П р и м е р 3. Обследованы животные 3-й группы, которым в качестве иммунокорректора вводили аутологичную сыворотку с инактивированным комплементом. При лабораторном анализе в клеточном составе ПЭ этих мышей через 1, 3, 7 и 10 сут было соответственно 80,3 + 5,6%; 69,1 + 2,9%; 68,5 + 2,4% и 61,0 + 4,8% полиморфно-ядерных лейкоцитов; 11,0 + 0,7%; 8,9 + 0,6%; 10,7 + 0,6% и 12,9 + 1,1% лимфоцитов; 9,1 + 0,9%; 23,1 + 1,5%; 22,0 + 1,2% и 27,6 + 1,7% макрофагов. Индекс ингибиции миграции лейкоцитов в РТМЛ был 0,81 + 0,07% ; 0,75 + 0,08; 0,65 + 0,09 и 0,63 + 0,06 соответственно на 1, 3, 7 и 10 сут после начала лечения. У животных данной группы при гистологическом исследовании внутренних органов отмечались такие же выраженные патологические изменения, как и в 1-й группе, и с помощью полуколичественного анализа оценивались на +++.

П р и м е р 4. Под наблюдением находились мыши 4-й группы с экспериментальным перитонитом, леченные предлагаемым способом иммунокоррекции с помощью сингенной сыворотки, активированной зимозаном. В процессе проводимого лечения в ПЭ этих животных было 65,7 + 3,6%; 51,6 + 2,9%; 50,0 + 2,2% и 53,2 + 1,9% полиморфно-ядерных лейкоцитов; 20,5 + 1,0%; 22,9 + 0,8%; 15,7 + 0,9% и 18,6 + 1,5% лимфоцитов; 15,9 + 0,7%; 27,5 + 0,8%; 35,7 + 1,3% и 37,3 + 2,3% макрофагов соответственно через 1, 3, 7 и 10 сут после начала лечения. В эти сроки наблюдения ИИМ в РТМЛ был соответственно 0,75 + 0,08; 0,64 + 0,05; 0,60 + 0,07 и 0,78 + 0,09. Патологические изменения внутренних органов у животных этой группы были незначительными и оценивались на +.

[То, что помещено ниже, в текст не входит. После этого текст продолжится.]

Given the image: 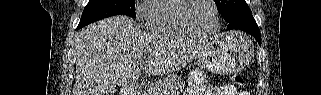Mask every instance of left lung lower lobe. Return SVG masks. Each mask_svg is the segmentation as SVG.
<instances>
[{
	"mask_svg": "<svg viewBox=\"0 0 321 95\" xmlns=\"http://www.w3.org/2000/svg\"><path fill=\"white\" fill-rule=\"evenodd\" d=\"M228 30L238 29L249 33L254 36L259 44H261V35L259 27L255 19L252 16V13L242 15L238 18H235L231 22H229Z\"/></svg>",
	"mask_w": 321,
	"mask_h": 95,
	"instance_id": "1",
	"label": "left lung lower lobe"
}]
</instances>
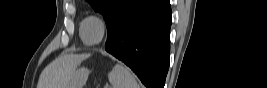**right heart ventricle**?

Следовательно, по полученным экспериментальным данным, включающим оценку патологических изменений внутренних органов, клеточный состав перитонеального экссудата и состояния иммунологической реактивности в РТМЛ выявлено, что предлагаемый способ иммунокоррекции перитонита с помощью сингенной сыворотки крови, активированной зимозаном, и последующего ее внутрикожного введения является наиболее эффективным по сравнению с терапевтическим эффектом интактной сингенной сыворотки и сингенной сыворотки с инактивированным комплементом.

Клиническая часть.

Из периферической крови больных перитонитом получали сыворотку. Затем в ней активировали комплемент с помощью зимозана. Для этого к 50 мг зимозана (Sigma) добавляли 2 мл дистиллированной воды и кипятили на водяной бане в течение 30 мин. В последующем зимозан отмывали стерильным физиологическим раствором, центрифугируя 3 раза в режиме 200g 5 мин. Полученный осадок зимозана суспендировали в 10 мл физиологического раствора и по 0,2 мл (1 мг) суспензии зимозана вносили в стерильные центрифужные пробирки. Пробирки центрифугировали в режиме 200g 5 мин, надосадочную жидкость удаляли и к осадку зимозана добавляли 0,2 мл сыворотки больного. После ресуспензирования пробирки инкубировали при 37^оС в течение 30 мин. За это время в сыворотке активировался комплемент, что подтверждалось в агарозном тесте усилением хемотаксиса нейтрофилов под влиянием активизированной сыворотки по сравнению с интактной сывороткой. После инкубации пробирки центрифугировали в режиме 400g в течение 20 мин и собранную аутологичную сыворотку вводили внутрикожно больным по 0,2 мл в 2-3 точки в область предплечья. Такие инъекции активированной аутологичной сыворотки делали больным три раза в сутки через 8 ч в течение 7-10 дней после операции. При этом следует отметить, что каждый раз для активации зимозаном использовали сыворотку, приготовленную перед лечением и хранившуюся при - 20^оС.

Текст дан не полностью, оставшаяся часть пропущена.